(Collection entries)
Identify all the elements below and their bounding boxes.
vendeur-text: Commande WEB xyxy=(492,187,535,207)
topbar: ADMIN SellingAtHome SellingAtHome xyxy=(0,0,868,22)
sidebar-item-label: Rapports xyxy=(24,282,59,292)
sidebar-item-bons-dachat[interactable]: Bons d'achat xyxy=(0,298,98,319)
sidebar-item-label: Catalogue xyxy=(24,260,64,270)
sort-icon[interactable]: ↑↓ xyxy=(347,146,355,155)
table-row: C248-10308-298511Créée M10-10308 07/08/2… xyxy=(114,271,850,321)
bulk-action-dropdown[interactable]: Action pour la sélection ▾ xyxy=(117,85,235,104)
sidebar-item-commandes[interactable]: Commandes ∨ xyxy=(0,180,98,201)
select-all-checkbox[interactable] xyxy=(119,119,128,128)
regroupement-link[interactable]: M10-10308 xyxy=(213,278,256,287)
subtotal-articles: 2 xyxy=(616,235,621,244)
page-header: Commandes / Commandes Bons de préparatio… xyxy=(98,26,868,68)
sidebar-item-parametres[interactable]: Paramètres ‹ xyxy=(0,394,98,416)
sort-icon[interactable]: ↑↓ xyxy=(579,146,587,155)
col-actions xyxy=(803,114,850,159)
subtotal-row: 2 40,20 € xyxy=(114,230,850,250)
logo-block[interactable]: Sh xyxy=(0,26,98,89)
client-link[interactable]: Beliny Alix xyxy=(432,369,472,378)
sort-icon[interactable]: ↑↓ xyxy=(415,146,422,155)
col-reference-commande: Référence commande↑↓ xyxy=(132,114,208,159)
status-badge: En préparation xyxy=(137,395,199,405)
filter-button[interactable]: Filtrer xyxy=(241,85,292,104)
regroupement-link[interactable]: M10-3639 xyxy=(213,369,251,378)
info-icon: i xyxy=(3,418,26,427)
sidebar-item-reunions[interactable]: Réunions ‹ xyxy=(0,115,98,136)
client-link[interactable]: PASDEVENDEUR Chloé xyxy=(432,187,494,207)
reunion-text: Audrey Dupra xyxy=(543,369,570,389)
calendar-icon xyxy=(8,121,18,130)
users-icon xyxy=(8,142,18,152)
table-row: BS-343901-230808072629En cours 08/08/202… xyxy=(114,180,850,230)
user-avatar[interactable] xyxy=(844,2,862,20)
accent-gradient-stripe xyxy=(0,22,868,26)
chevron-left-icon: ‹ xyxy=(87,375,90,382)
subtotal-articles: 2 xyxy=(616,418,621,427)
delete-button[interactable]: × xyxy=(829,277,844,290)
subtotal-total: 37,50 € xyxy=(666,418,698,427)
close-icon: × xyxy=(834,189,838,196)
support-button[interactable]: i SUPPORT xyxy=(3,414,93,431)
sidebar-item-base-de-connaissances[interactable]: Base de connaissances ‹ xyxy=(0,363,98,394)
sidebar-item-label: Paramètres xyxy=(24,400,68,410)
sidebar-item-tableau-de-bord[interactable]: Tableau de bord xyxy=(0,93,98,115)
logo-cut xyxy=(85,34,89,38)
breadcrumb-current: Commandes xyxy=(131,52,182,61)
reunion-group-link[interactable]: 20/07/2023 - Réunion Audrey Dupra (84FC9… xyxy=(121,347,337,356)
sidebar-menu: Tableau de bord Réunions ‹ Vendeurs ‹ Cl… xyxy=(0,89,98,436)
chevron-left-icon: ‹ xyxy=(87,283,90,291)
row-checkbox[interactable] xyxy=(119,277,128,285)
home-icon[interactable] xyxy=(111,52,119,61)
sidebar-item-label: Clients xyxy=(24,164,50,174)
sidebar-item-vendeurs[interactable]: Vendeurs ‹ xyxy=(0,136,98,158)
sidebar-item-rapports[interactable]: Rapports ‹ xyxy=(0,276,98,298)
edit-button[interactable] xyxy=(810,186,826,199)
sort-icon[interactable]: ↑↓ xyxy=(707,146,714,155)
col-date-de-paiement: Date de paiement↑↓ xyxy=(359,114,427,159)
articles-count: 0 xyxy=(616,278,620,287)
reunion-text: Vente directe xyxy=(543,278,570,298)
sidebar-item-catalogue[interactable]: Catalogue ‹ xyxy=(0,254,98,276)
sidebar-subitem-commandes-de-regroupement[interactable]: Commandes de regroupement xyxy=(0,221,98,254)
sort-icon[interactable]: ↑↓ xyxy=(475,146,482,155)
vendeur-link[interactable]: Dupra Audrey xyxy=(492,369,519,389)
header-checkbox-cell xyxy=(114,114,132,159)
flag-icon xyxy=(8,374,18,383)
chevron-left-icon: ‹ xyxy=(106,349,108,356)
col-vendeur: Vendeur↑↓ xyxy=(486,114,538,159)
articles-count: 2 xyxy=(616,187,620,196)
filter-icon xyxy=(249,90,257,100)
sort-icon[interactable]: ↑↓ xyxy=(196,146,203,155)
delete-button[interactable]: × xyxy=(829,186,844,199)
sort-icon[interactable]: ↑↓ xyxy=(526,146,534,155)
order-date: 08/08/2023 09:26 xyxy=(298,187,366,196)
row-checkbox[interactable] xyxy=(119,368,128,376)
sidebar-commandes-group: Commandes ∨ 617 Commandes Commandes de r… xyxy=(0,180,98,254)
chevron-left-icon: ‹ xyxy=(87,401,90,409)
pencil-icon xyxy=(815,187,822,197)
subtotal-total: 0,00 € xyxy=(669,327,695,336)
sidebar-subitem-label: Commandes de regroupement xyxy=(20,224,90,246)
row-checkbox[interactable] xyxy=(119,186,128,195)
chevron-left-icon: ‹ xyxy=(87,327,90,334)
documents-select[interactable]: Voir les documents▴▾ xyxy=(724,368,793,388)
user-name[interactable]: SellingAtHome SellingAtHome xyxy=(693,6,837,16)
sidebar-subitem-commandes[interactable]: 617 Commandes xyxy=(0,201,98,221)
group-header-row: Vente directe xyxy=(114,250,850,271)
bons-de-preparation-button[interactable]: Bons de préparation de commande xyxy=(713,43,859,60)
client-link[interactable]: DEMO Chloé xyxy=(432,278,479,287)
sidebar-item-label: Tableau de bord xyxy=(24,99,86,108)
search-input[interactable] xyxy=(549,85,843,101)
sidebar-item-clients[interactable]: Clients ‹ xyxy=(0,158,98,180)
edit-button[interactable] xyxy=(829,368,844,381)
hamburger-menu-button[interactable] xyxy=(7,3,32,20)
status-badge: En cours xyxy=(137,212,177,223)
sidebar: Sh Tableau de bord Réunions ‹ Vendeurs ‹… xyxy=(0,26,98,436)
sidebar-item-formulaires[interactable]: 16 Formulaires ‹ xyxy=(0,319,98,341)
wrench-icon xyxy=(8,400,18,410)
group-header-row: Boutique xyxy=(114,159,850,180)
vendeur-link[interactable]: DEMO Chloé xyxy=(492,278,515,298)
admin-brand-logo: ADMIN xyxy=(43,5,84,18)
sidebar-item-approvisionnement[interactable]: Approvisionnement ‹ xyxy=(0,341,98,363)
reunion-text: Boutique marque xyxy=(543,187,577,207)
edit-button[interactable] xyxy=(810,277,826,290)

PROBLEM STATEMENT
An exact copy of all the records is the only acceptable answer.

ANSWER TO THE PROBLEM
Identify all the elements below and their bounding boxes.
vendeur-text: Commande WEB xyxy=(492,187,535,207)
topbar: ADMIN SellingAtHome SellingAtHome xyxy=(0,0,868,22)
sidebar-item-label: Rapports xyxy=(24,282,59,292)
sidebar-item-bons-dachat[interactable]: Bons d'achat xyxy=(0,298,98,319)
sidebar-item-label: Catalogue xyxy=(24,260,64,270)
sort-icon[interactable]: ↑↓ xyxy=(347,146,355,155)
table-row: C248-10308-298511Créée M10-10308 07/08/2… xyxy=(114,271,850,321)
bulk-action-dropdown[interactable]: Action pour la sélection ▾ xyxy=(117,85,235,104)
sidebar-item-commandes[interactable]: Commandes ∨ xyxy=(0,180,98,201)
select-all-checkbox[interactable] xyxy=(119,119,128,128)
regroupement-link[interactable]: M10-10308 xyxy=(213,278,256,287)
subtotal-articles: 2 xyxy=(616,235,621,244)
page-header: Commandes / Commandes Bons de préparatio… xyxy=(98,26,868,68)
sidebar-item-parametres[interactable]: Paramètres ‹ xyxy=(0,394,98,416)
sort-icon[interactable]: ↑↓ xyxy=(579,146,587,155)
col-actions xyxy=(803,114,850,159)
subtotal-row: 2 40,20 € xyxy=(114,230,850,250)
logo-block[interactable]: Sh xyxy=(0,26,98,89)
client-link[interactable]: Beliny Alix xyxy=(432,369,472,378)
sort-icon[interactable]: ↑↓ xyxy=(415,146,422,155)
col-reference-commande: Référence commande↑↓ xyxy=(132,114,208,159)
status-badge: En préparation xyxy=(137,395,199,405)
filter-button[interactable]: Filtrer xyxy=(241,85,292,104)
regroupement-link[interactable]: M10-3639 xyxy=(213,369,251,378)
info-icon: i xyxy=(3,418,26,427)
sidebar-item-reunions[interactable]: Réunions ‹ xyxy=(0,115,98,136)
client-link[interactable]: PASDEVENDEUR Chloé xyxy=(432,187,494,207)
reunion-text: Audrey Dupra xyxy=(543,369,570,389)
calendar-icon xyxy=(8,121,18,130)
users-icon xyxy=(8,142,18,152)
table-row: BS-343901-230808072629En cours 08/08/202… xyxy=(114,180,850,230)
user-avatar[interactable] xyxy=(844,2,862,20)
accent-gradient-stripe xyxy=(0,22,868,26)
chevron-left-icon: ‹ xyxy=(87,375,90,382)
subtotal-articles: 2 xyxy=(616,418,621,427)
delete-button[interactable]: × xyxy=(829,277,844,290)
subtotal-total: 37,50 € xyxy=(666,418,698,427)
close-icon: × xyxy=(834,189,838,196)
support-button[interactable]: i SUPPORT xyxy=(3,414,93,431)
sidebar-item-base-de-connaissances[interactable]: Base de connaissances ‹ xyxy=(0,363,98,394)
sidebar-item-label: Paramètres xyxy=(24,400,68,410)
sidebar-item-tableau-de-bord[interactable]: Tableau de bord xyxy=(0,93,98,115)
logo-cut xyxy=(85,34,89,38)
breadcrumb-current: Commandes xyxy=(131,52,182,61)
reunion-group-link[interactable]: 20/07/2023 - Réunion Audrey Dupra (84FC9… xyxy=(121,347,337,356)
sidebar-menu: Tableau de bord Réunions ‹ Vendeurs ‹ Cl… xyxy=(0,89,98,436)
chevron-left-icon: ‹ xyxy=(87,283,90,291)
row-checkbox[interactable] xyxy=(119,277,128,285)
home-icon[interactable] xyxy=(111,52,119,61)
sidebar-item-label: Clients xyxy=(24,164,50,174)
sidebar-item-vendeurs[interactable]: Vendeurs ‹ xyxy=(0,136,98,158)
sidebar-item-rapports[interactable]: Rapports ‹ xyxy=(0,276,98,298)
edit-button[interactable] xyxy=(810,186,826,199)
sort-icon[interactable]: ↑↓ xyxy=(707,146,714,155)
col-date-de-paiement: Date de paiement↑↓ xyxy=(359,114,427,159)
articles-count: 0 xyxy=(616,278,620,287)
reunion-text: Vente directe xyxy=(543,278,570,298)
sidebar-item-catalogue[interactable]: Catalogue ‹ xyxy=(0,254,98,276)
sidebar-subitem-commandes-de-regroupement[interactable]: Commandes de regroupement xyxy=(0,221,98,254)
sort-icon[interactable]: ↑↓ xyxy=(475,146,482,155)
vendeur-link[interactable]: Dupra Audrey xyxy=(492,369,519,389)
header-checkbox-cell xyxy=(114,114,132,159)
flag-icon xyxy=(8,374,18,383)
chevron-left-icon: ‹ xyxy=(106,349,108,356)
col-vendeur: Vendeur↑↓ xyxy=(486,114,538,159)
articles-count: 2 xyxy=(616,187,620,196)
filter-icon xyxy=(249,90,257,100)
sort-icon[interactable]: ↑↓ xyxy=(196,146,203,155)
delete-button[interactable]: × xyxy=(829,186,844,199)
sort-icon[interactable]: ↑↓ xyxy=(526,146,534,155)
order-date: 08/08/2023 09:26 xyxy=(298,187,366,196)
row-checkbox[interactable] xyxy=(119,368,128,376)
sidebar-commandes-group: Commandes ∨ 617 Commandes Commandes de r… xyxy=(0,180,98,254)
chevron-left-icon: ‹ xyxy=(87,401,90,409)
pencil-icon xyxy=(815,187,822,197)
subtotal-total: 0,00 € xyxy=(669,327,695,336)
sidebar-subitem-label: Commandes de regroupement xyxy=(20,224,90,246)
row-checkbox[interactable] xyxy=(119,186,128,195)
chevron-left-icon: ‹ xyxy=(87,327,90,334)
documents-select[interactable]: Voir les documents▴▾ xyxy=(724,368,793,388)
user-name[interactable]: SellingAtHome SellingAtHome xyxy=(693,6,837,16)
sidebar-subitem-commandes[interactable]: 617 Commandes xyxy=(0,201,98,221)
group-header-row: Vente directe xyxy=(114,250,850,271)
bons-de-preparation-button[interactable]: Bons de préparation de commande xyxy=(713,43,859,60)
client-link[interactable]: DEMO Chloé xyxy=(432,278,479,287)
sidebar-item-label: Tableau de bord xyxy=(24,99,86,108)
search-input[interactable] xyxy=(549,85,843,101)
sidebar-item-clients[interactable]: Clients ‹ xyxy=(0,158,98,180)
edit-button[interactable] xyxy=(829,368,844,381)
hamburger-menu-button[interactable] xyxy=(7,3,32,20)
status-badge: En cours xyxy=(137,212,177,223)
sidebar: Sh Tableau de bord Réunions ‹ Vendeurs ‹… xyxy=(0,26,98,436)
sidebar-item-formulaires[interactable]: 16 Formulaires ‹ xyxy=(0,319,98,341)
wrench-icon xyxy=(8,400,18,410)
group-header-row: Boutique xyxy=(114,159,850,180)
vendeur-link[interactable]: DEMO Chloé xyxy=(492,278,515,298)
admin-brand-logo: ADMIN xyxy=(43,5,84,18)
sidebar-item-approvisionnement[interactable]: Approvisionnement ‹ xyxy=(0,341,98,363)
reunion-text: Boutique marque xyxy=(543,187,577,207)
edit-button[interactable] xyxy=(810,277,826,290)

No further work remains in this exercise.